In his view, respondeat superior liability was an appropriate basis for local government liability for several reasons. First, in 1871 when section 1983 was enacted, local governments were indeed vicariously liable for many of their employees’ acts. And second, section 1983’s “subjects, or causes to be subjected” language was not inconsistent with respondeat superior liability.

His Position Exhumed

In Board of County Commissioners of Bryan County v. Brown, 520 U.S. 397 (1997), Justice Breyer, joined by Justices Stevens and Ginsburg, argued that in light of the increasing complexities of section 1983 local government liability, it was time to reexamine Monell‘s rejection of respondeat superior liability and its embrace of the official policy or custom requirement.

Justice Breyer maintained that Justice Stevens’s position was looking increasingly attractive because Monell had “produced an highly complex body of interpretive law.”  He argued that “the legal prerequisites for reexamination of an important statute are present here.” Among other things, the soundness of the original principle distinguishing respondeat superior liability from the official policy or custom requirement was doubtful. Also, this requirement had created a body of law that was “neither readily understandable nor easy to apply.”

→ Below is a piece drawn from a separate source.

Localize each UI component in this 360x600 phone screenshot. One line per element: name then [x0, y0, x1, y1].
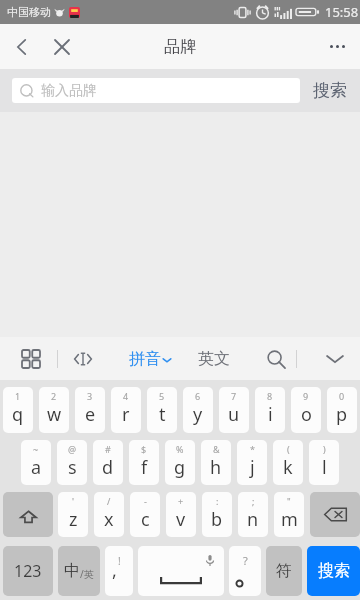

Furthermore, these complexities had made it difficult for local governments to predict just when they would be held liable. Finally, many local government indemnification statutes provided for payments to victims of constitutional violations that were similar to those that would be provided in a respondeat superior regime.

Observations

Not surprisingly, Justice Breyer’s call in Bryan County for a reexamination of Monell fell on deaf ears in 1997. It is even less likely in 2010  that the Court will ease the requirements for section 1983 local government liability given its continuing, almost obsessive, concern with avoiding section 1983  respondeat superior liability. See, for example, Ashcroft v. Iqbal, 129 S. Ct. 1937 (2009), which has been the subject of several posts, where the Court on its own changed the requirements for constitutional tort supervisory liability because of this concern.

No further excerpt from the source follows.